9 The Lord is not slow in keeping his promise, as some understand slowness. He is patient with you, not wanting anyone to perish, but everyone to come to repentance. 10 But the day of the Lord will come like a thief. The heavens will disappear with a roar; the elements will be destroyed by fire, and the earth and everything in it will be laid bare. 11 Since everything will be destroyed in this way, what kind of people ought you to be? You ought to live holy and godly lives 12 as you look forward to the day of God and speed its coming. That day will bring about the destruction of the heavens by fire, and the elements will melt in the heat. 13 But in keeping with his promise we are looking forward to a new heaven and a new earth, the home of righteousness. 14 So then, dear friends, since you are looking forward to this, make every effort to be found spotless, blameless and at peace with him. 15 Bear in mind that our Lord’s patience means salvation, just as our dear brother Paul also wrote you with the wisdom that God gave him.

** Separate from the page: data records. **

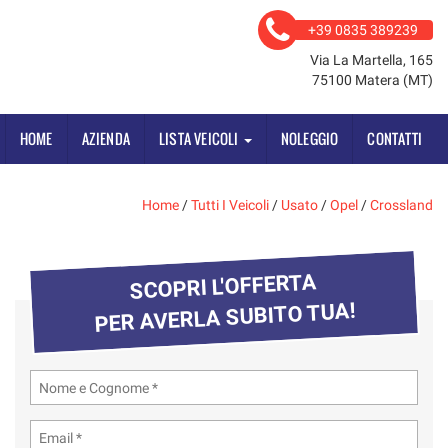
+39 0835 389239
Via La Martella, 165
75100 Matera (MT)
HOME
AZIENDA
LISTA VEICOLI
NOLEGGIO
CONTATTI
Home
/
Tutti I Veicoli
/
Usato
/
Opel
/
Crossland
SCOPRI L'OFFERTA
PER AVERLA SUBITO TUA!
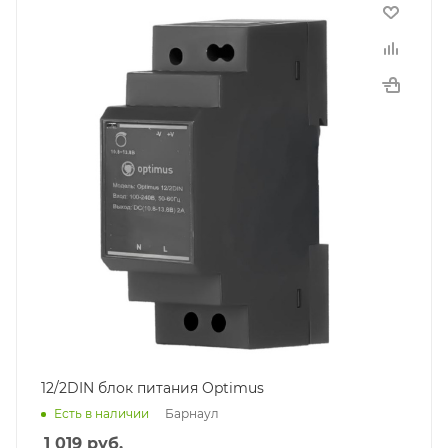
12/2DIN блок питания Optimus
Барнаул
Есть в наличии
1 019
руб.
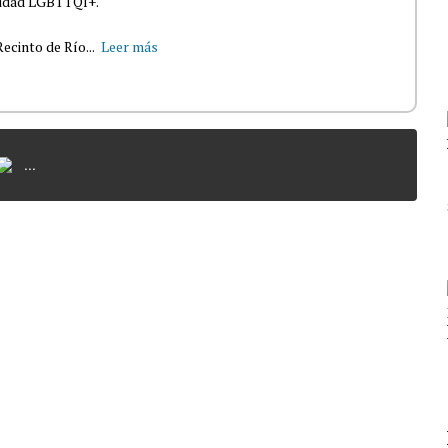
nidad LGBTTQI+.
ecinto de Río...
Leer más
...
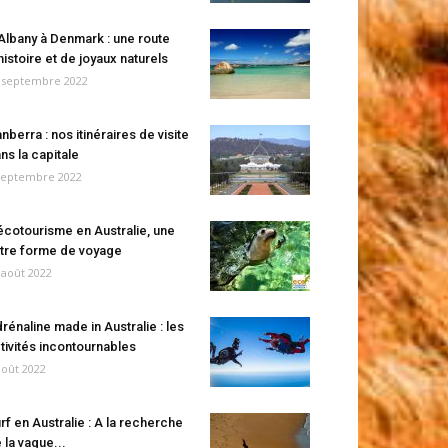
Albany à Denmark : une route
histoire et de joyaux naturels
 septembre 2022
nberra : nos itinéraires de visite
ns la capitale
septembre 2022
écotourisme en Australie, une
tre forme de voyage
 août 2022
rénaline made in Australie : les
tivités incontournables
août 2022
rf en Australie : A la recherche
 la vague...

Verses 9 and 15 certainly seem to be saying that God is delaying Judgment Day in hopes that all will repent — not that God’s patience with all doctrinal error is limited. And the “repentance” mentioned in v. 9 isn’t speaking to repentance from all doctrinal error but the repentance that leads to salvation (v. 15) — and all Christians have repented, or else they never could have become Christians (Acts 2:38).

In his commentary on 2 Peter 3:9, Coffman writes,

A viewpoint on this verse (including v. 12) which is ancient, reaching all the way back to Ecumenius, was quoted by Macknight thus: “The time of the end is deferred, that the number of them that are saved may be filled up.”

Phil writes,

God desires all to repent. 2 Timothy 2:24-26 says:
And the Lord’s servant must not be quarrelsome but kind to everyone, able to teach, patiently enduring evil, correcting his opponents with gentleness. God may perhaps grant them repentance leading to a knowledge of the truth, and they may escape from the snare of the devil, after being captured by him to do his will.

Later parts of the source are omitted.